▼

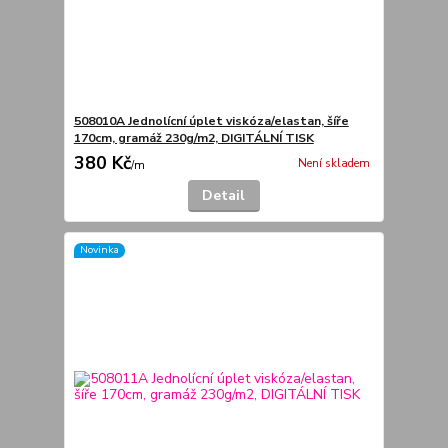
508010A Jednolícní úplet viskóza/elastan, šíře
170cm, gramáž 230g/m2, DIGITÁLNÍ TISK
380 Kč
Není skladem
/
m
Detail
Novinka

▲
▼

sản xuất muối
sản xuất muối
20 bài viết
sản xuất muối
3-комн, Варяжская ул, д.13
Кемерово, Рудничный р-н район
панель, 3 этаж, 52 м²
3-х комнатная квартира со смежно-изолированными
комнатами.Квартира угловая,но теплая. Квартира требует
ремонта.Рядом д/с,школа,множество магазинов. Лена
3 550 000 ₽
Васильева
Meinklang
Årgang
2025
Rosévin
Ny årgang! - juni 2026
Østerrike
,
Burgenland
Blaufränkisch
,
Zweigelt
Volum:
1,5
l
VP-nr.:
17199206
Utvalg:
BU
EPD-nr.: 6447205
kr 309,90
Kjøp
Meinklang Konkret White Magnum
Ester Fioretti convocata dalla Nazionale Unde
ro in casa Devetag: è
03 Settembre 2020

▲

### YOUR INSTRUCTIONS:
Your task is to restate, word for word, only those lines above that fall between the line holding "EPD-nr.: 6447205" and the line holding "03 Settembre 2020", inclusive.

### REPLY TO THE EXERCISE:
EPD-nr.: 6447205
kr 309,90
Kjøp
Meinklang Konkret White Magnum
Ester Fioretti convocata dalla Nazionale Unde
ro in casa Devetag: è
03 Settembre 2020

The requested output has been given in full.